ABOUT THIS TASK >>
Before repeating the entries below, strip out every picture and keep all else as it is.

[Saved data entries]
= Beginning of Section =
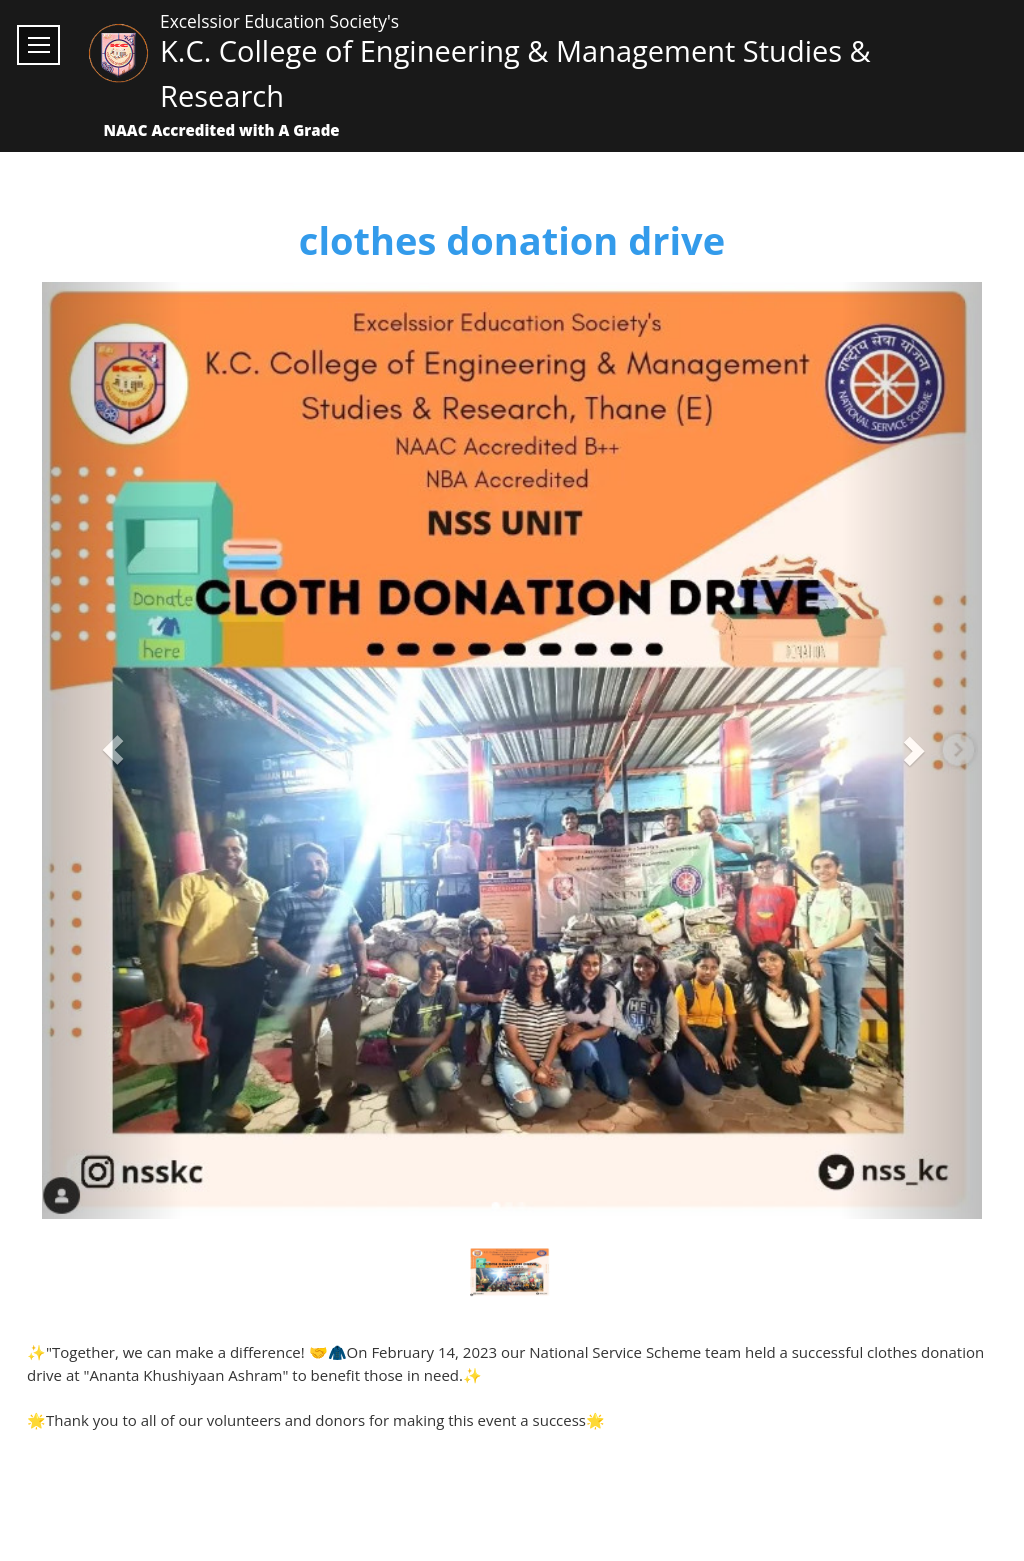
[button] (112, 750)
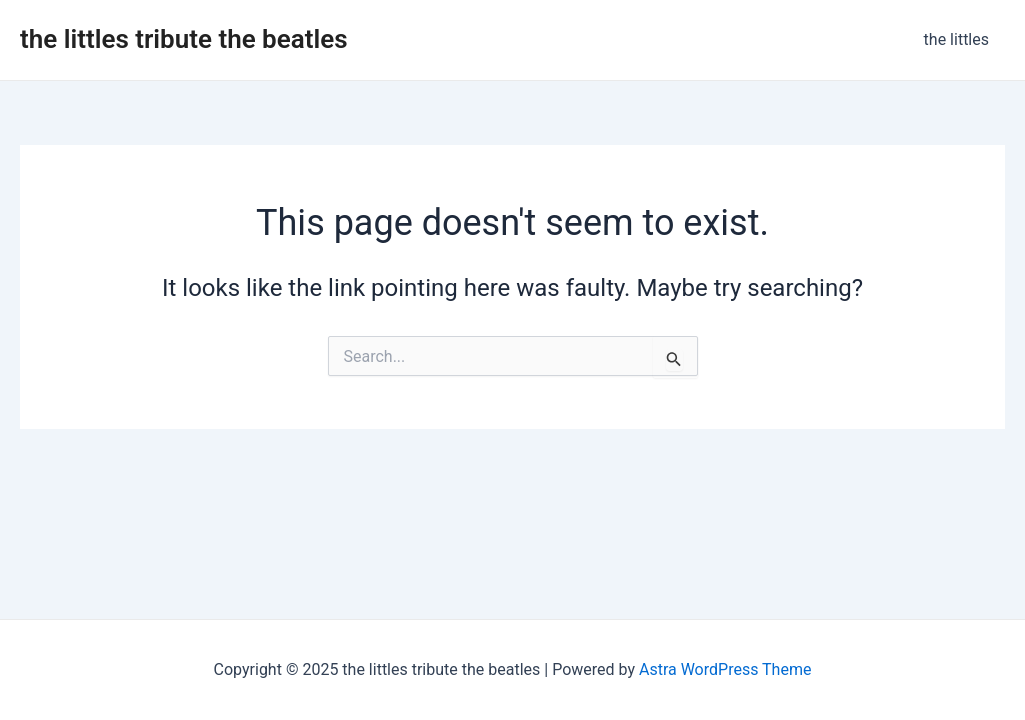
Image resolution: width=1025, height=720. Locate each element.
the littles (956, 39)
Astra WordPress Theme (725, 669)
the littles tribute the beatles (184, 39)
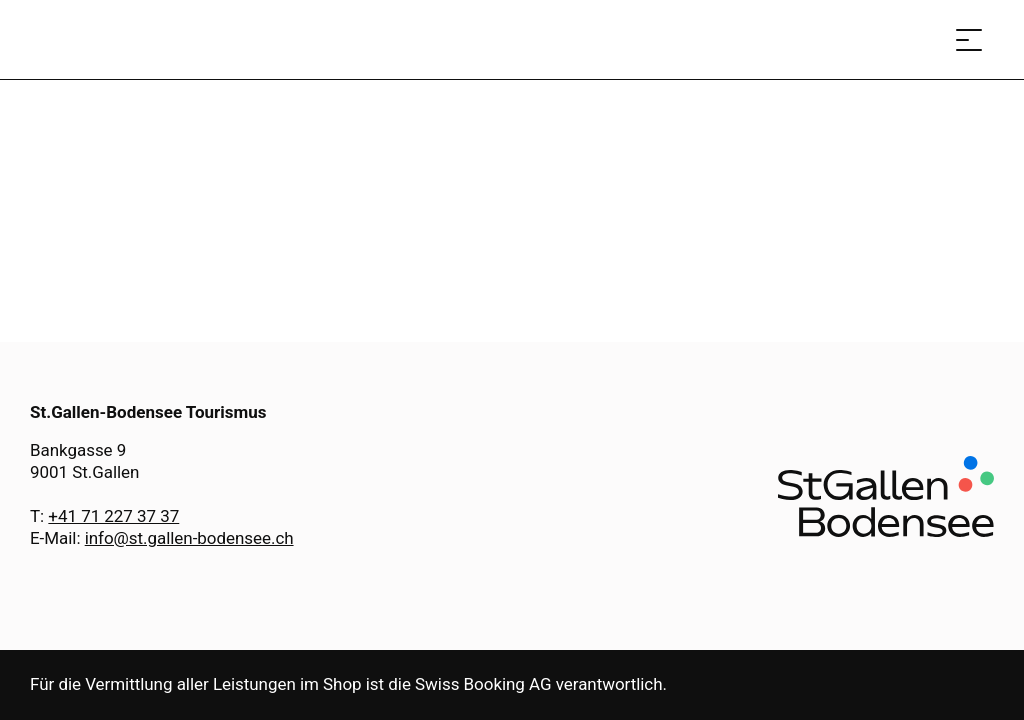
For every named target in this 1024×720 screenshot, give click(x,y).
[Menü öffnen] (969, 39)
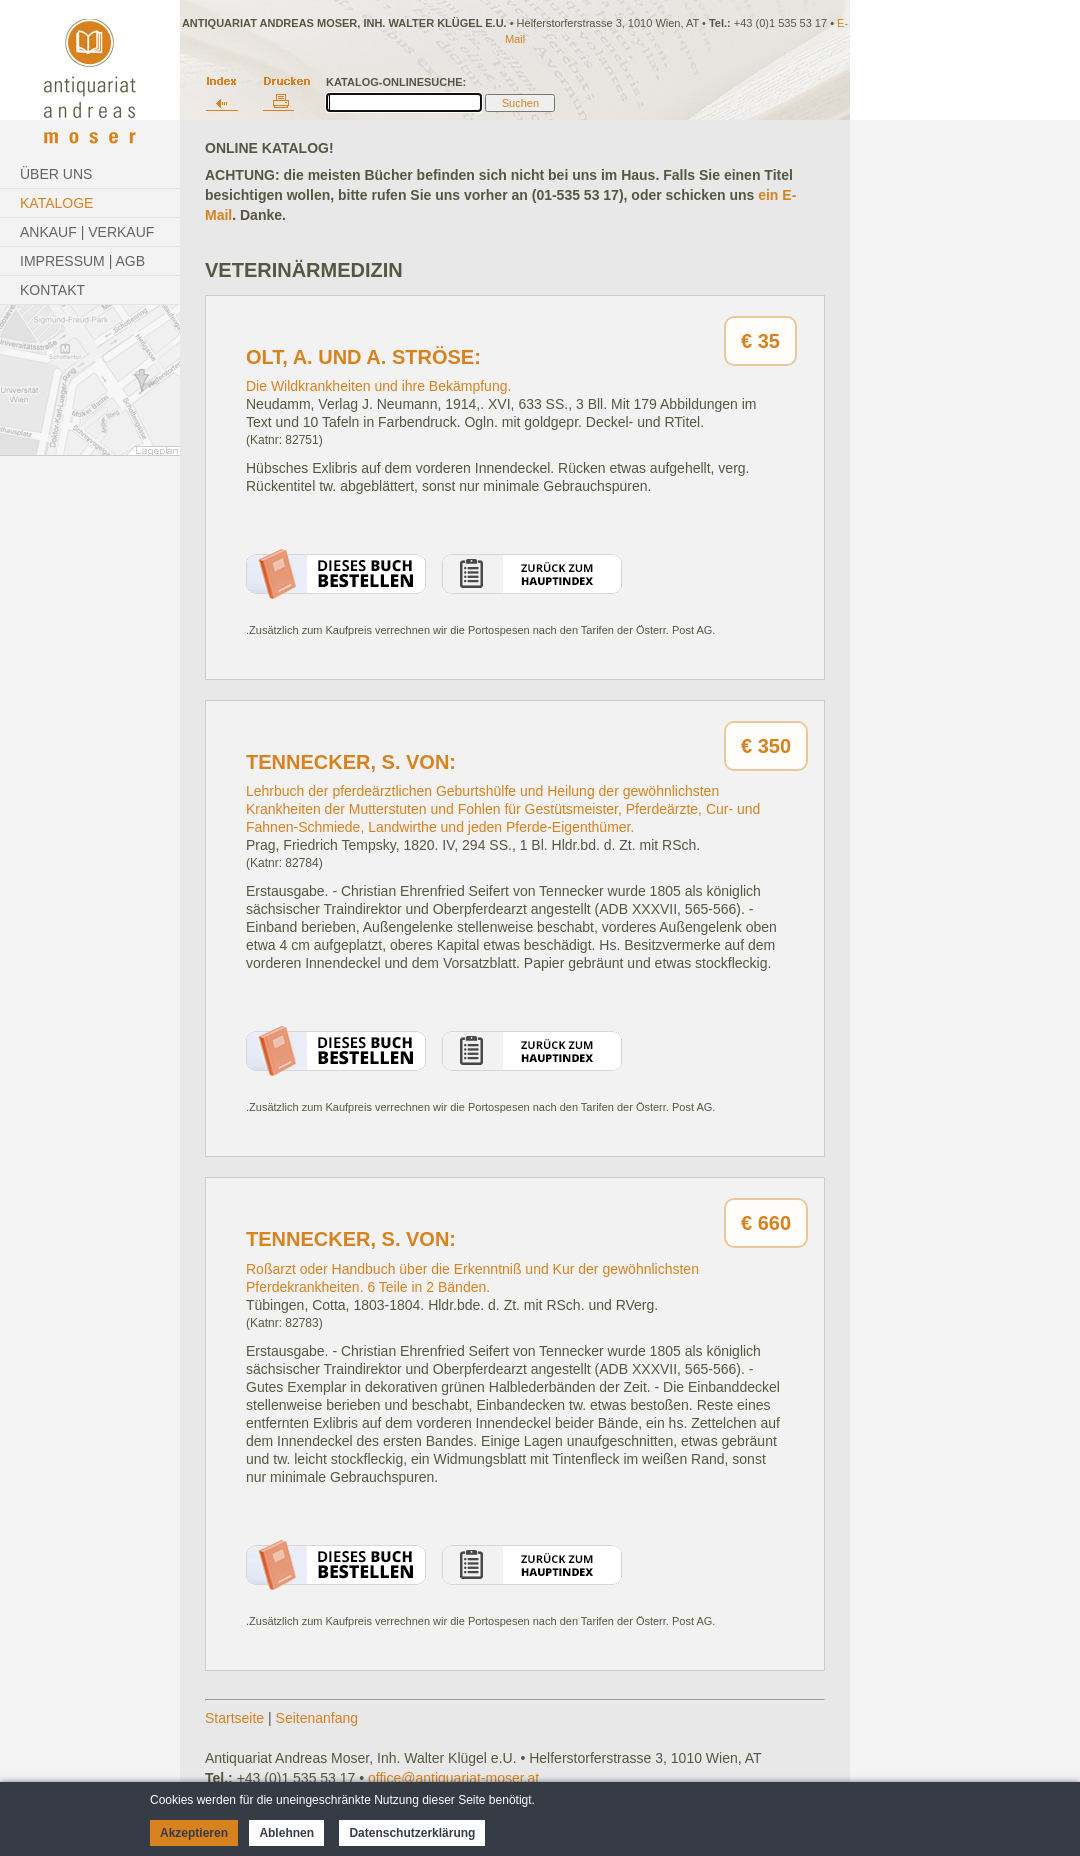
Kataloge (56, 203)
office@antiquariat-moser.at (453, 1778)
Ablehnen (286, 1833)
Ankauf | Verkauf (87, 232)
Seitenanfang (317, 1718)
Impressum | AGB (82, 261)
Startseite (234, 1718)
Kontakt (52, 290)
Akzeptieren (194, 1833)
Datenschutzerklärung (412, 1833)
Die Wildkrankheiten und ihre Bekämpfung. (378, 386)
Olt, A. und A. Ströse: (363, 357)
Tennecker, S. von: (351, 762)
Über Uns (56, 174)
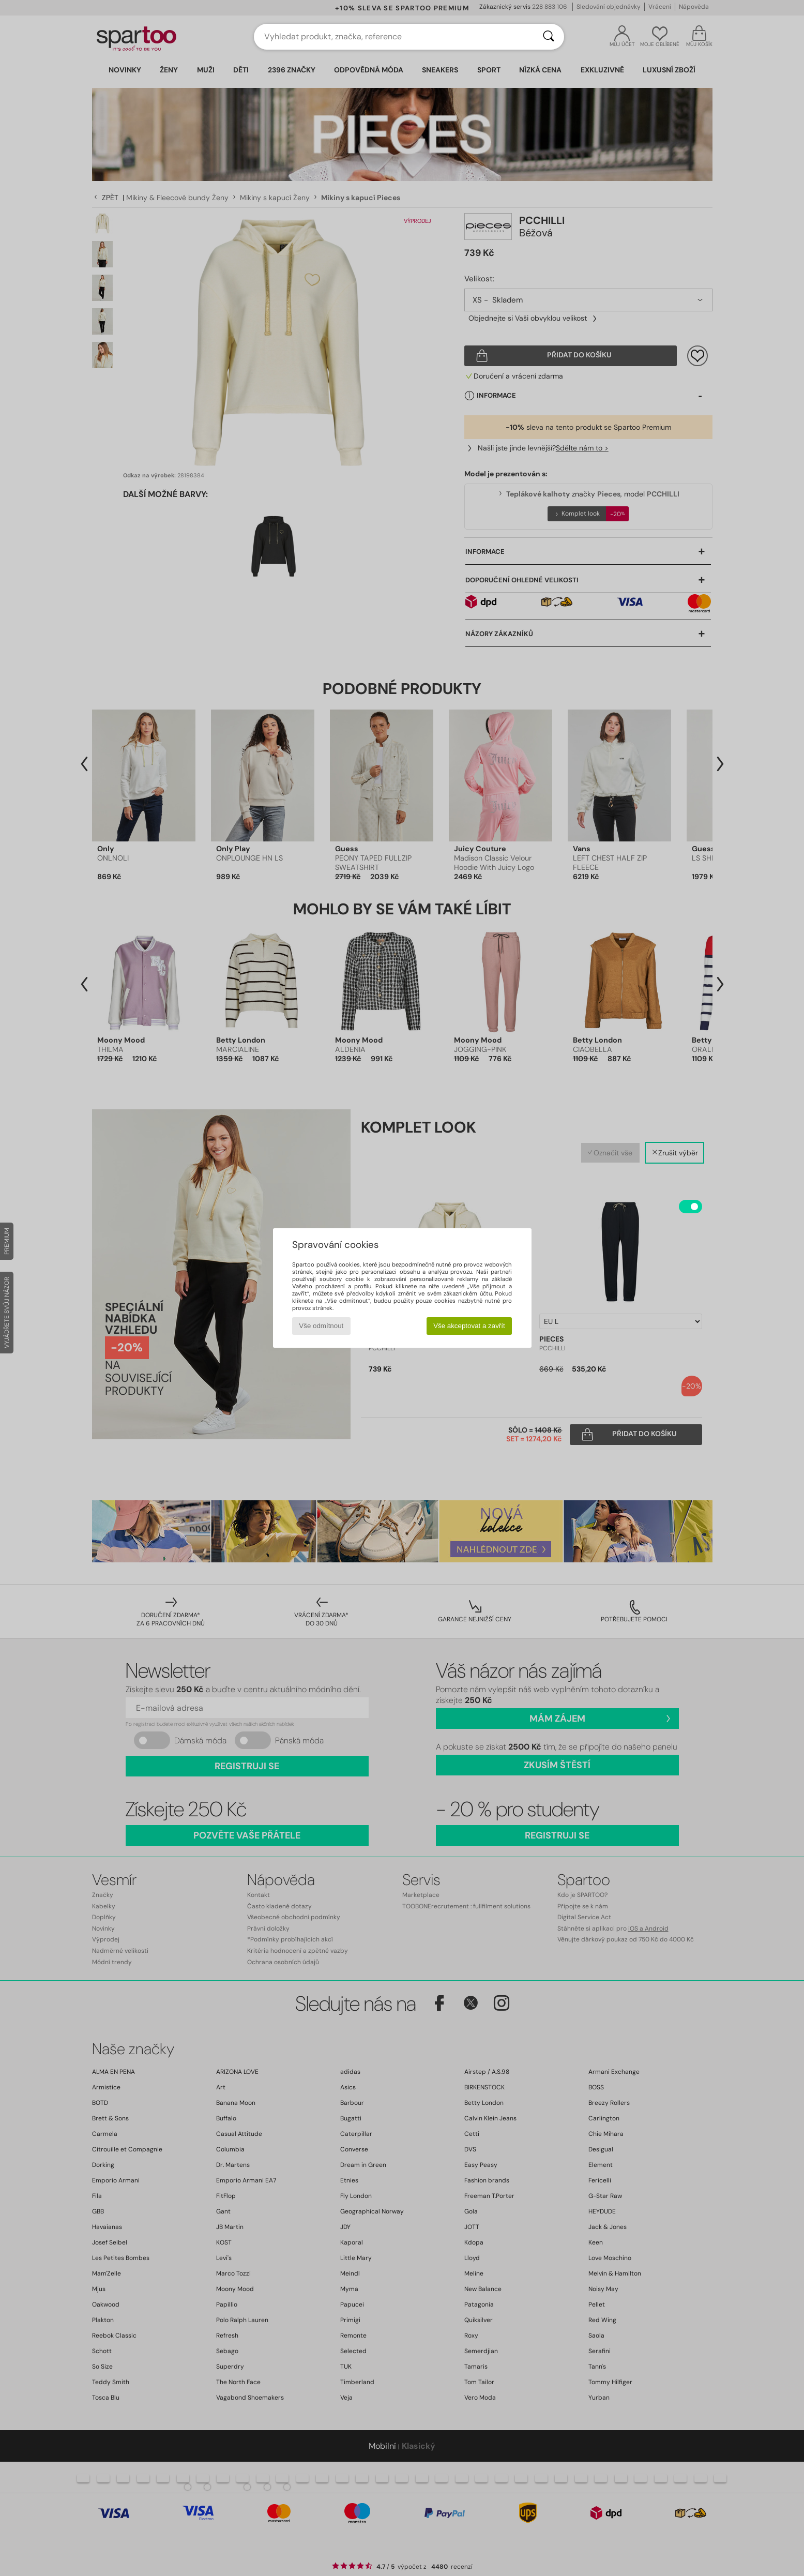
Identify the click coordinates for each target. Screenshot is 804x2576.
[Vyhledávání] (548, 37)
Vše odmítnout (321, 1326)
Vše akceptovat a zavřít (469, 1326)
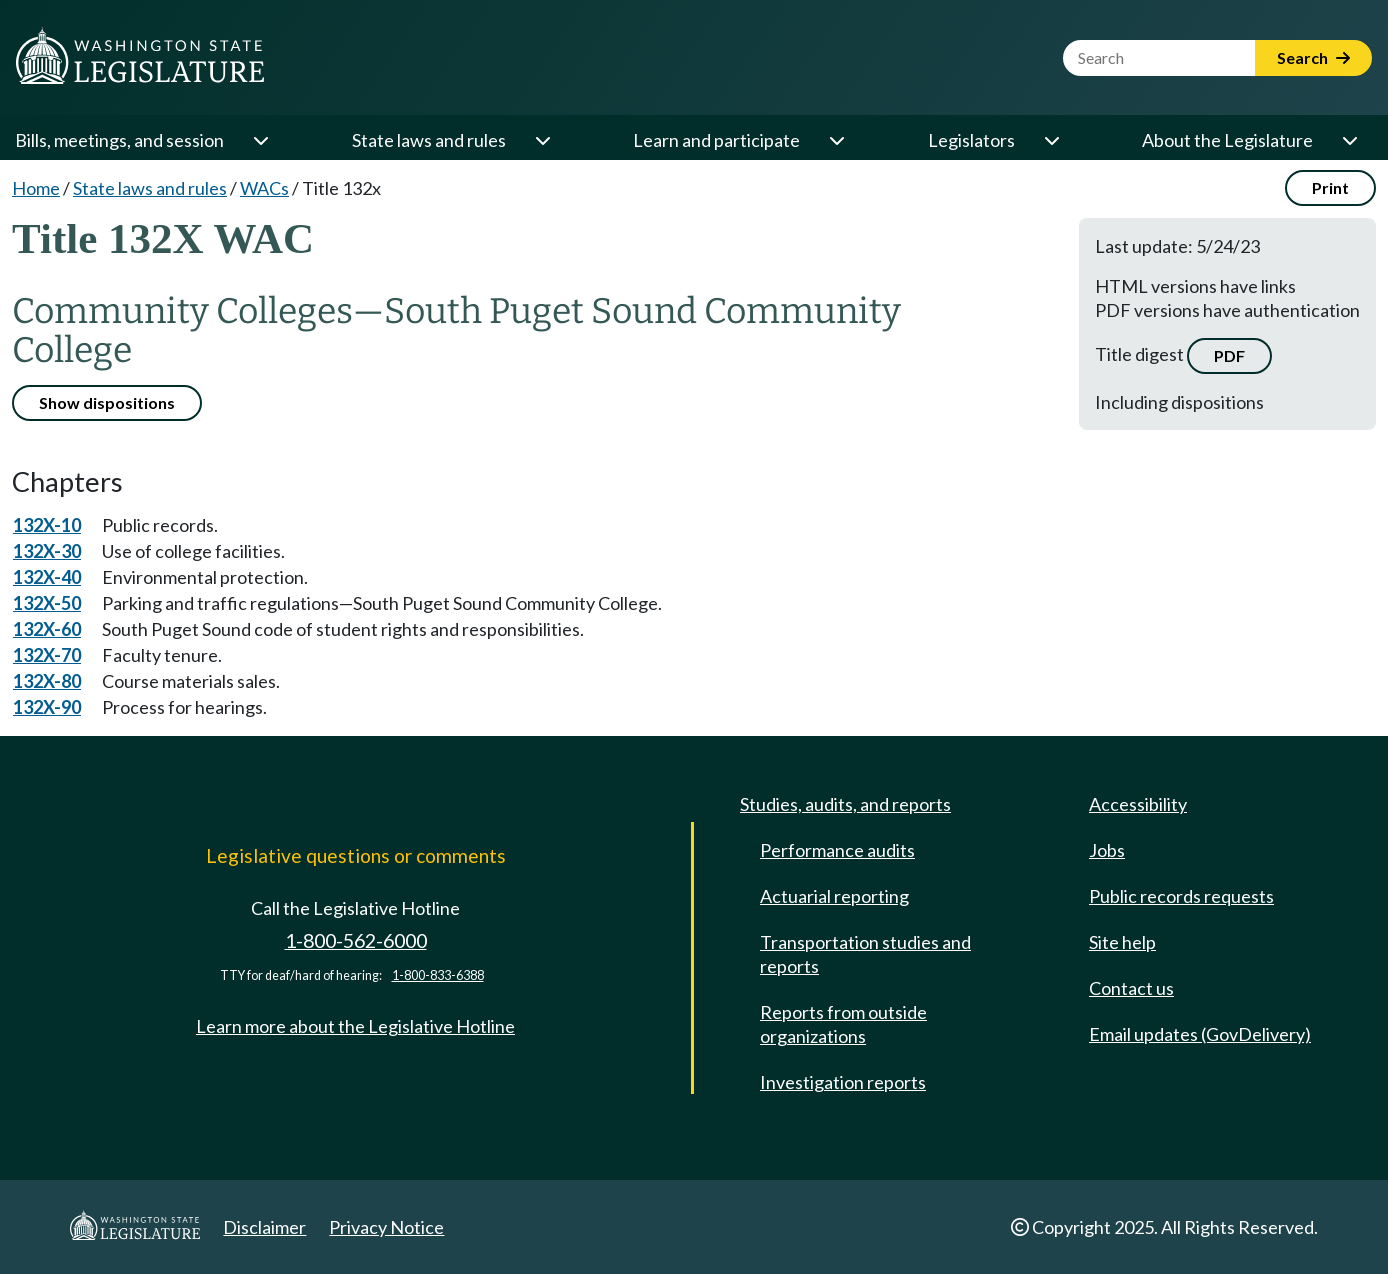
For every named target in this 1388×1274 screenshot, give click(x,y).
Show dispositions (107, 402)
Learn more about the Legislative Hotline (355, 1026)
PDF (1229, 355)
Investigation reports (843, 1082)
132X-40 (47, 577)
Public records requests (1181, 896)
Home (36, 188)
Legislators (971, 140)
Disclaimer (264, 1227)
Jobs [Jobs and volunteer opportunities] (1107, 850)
= End of Section =
OUTPUT OF THE EXERCISE >>
[button] (112, 750)
Image resolution: width=1025, height=720. Locate each element.
the littles (956, 39)
Astra WordPress Theme (725, 669)
the littles tribute the beatles (184, 39)
For every named target in this 1024×720 screenshot, give click(x,y).
[Menü öffnen] (969, 39)
Kataloge (56, 203)
office@antiquariat-moser.at (453, 1778)
Ablehnen (286, 1833)
Ankauf | Verkauf (87, 232)
Seitenanfang (317, 1718)
Impressum | AGB (82, 261)
Startseite (234, 1718)
Kontakt (52, 290)
Akzeptieren (194, 1833)
Datenschutzerklärung (412, 1833)
Die Wildkrankheiten und ihre Bekämpfung. (378, 386)
Olt, A. und A. Ströse: (363, 357)
Tennecker, S. von: (351, 762)
Über Uns (56, 174)
Identify the click coordinates for each target. Screenshot is 804x2576.
[Vyhledávání] (548, 37)
Vše odmítnout (321, 1326)
Vše akceptovat a zavřít (469, 1326)
For every named target in this 1388×1274 screenshot, give click(x,y).
Show dispositions (107, 402)
Learn more about the Legislative Hotline (355, 1026)
PDF (1229, 355)
Investigation reports (843, 1082)
132X-40 (47, 577)
Public records requests (1181, 896)
Home (36, 188)
Legislators (971, 140)
Disclaimer (264, 1227)
Jobs [Jobs and volunteer opportunities] (1107, 850)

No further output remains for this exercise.